**Work to be completed**. In the data below, the answer is the run of lines from the line containing "Salute, benessere e assistenza" through the line containing "Vita lavorativa", both included; print it exactly and nothing else.

**Input material**.

[Start of Attachment]

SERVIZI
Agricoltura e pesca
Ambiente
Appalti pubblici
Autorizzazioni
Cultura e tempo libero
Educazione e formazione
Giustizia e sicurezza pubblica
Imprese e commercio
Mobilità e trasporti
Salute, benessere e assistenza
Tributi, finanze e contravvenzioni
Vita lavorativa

[End of Attachment]
[Start of Attachment]

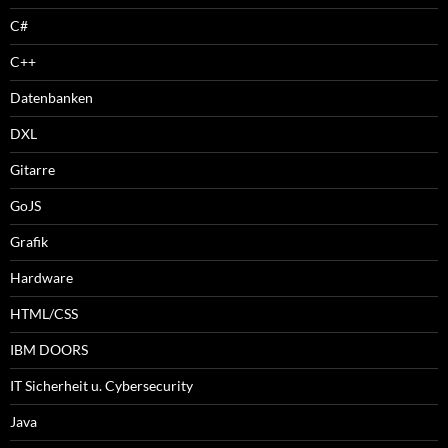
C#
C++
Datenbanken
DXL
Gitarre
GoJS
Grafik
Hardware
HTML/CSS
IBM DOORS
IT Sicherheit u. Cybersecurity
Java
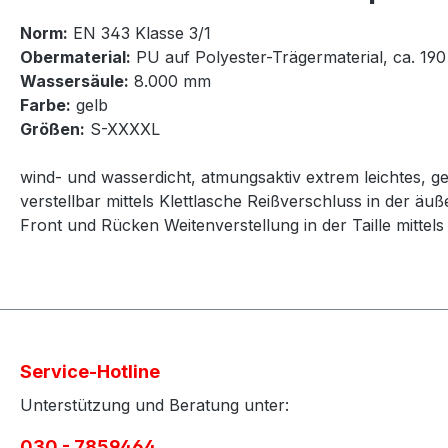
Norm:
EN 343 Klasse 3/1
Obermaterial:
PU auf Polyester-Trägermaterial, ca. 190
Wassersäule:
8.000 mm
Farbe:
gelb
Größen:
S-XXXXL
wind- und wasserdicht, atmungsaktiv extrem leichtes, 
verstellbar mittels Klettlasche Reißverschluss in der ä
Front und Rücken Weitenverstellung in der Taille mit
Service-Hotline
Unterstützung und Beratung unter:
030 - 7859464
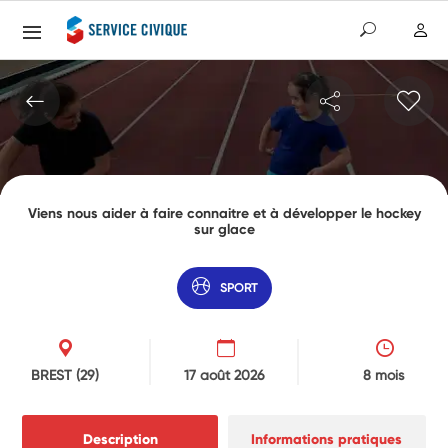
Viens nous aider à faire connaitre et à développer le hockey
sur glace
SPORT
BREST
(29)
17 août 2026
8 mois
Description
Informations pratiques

[End of Attachment]

**Answer to this problem**.
Salute, benessere e assistenza
Tributi, finanze e contravvenzioni
Vita lavorativa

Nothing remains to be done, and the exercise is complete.